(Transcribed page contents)
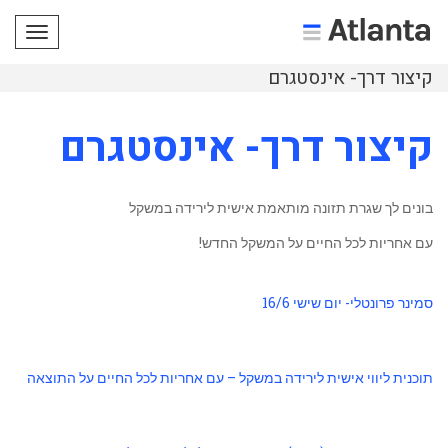
תפריט
קיצור דרך- אינסטגרם
קיצור דרך- אינסטגרם
בונים לך שגרת תזונה מותאמת אישית לירידה במשקל
עם אחריות לכל החיים על המשקל החדש!
סמינר פרונטלי- יום שישי 16/6
תוכנית ליווי אישית לירידה במשקל – עם אחריות לכל החיים על התוצאה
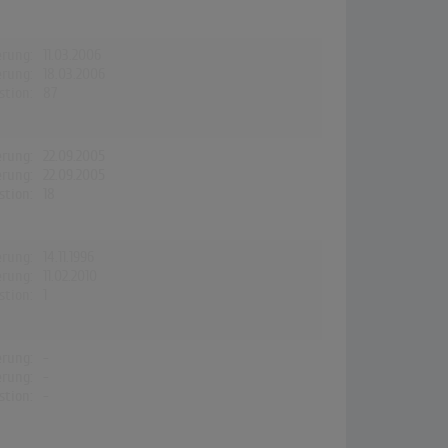
erung:
11.03.2006
erung:
18.03.2006
stion:
87
erung:
22.09.2005
erung:
22.09.2005
stion:
18
erung:
14.11.1996
erung:
11.02.2010
stion:
1
erung:
-
erung:
-
stion:
-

## WORK TO BE COMPLETED
Reproduce all of the records above exactly, but exclude the pictures.

## COMPLETED TASK
תפריט
קיצור דרך- אינסטגרם
קיצור דרך- אינסטגרם
בונים לך שגרת תזונה מותאמת אישית לירידה במשקל
עם אחריות לכל החיים על המשקל החדש!
סמינר פרונטלי- יום שישי 16/6
תוכנית ליווי אישית לירידה במשקל – עם אחריות לכל החיים על התוצאה
erung:
11.03.2006
erung:
18.03.2006
stion:
87
erung:
22.09.2005
erung:
22.09.2005
stion:
18
erung:
14.11.1996
erung:
11.02.2010
stion:
1
erung:
-
erung:
-
stion:
-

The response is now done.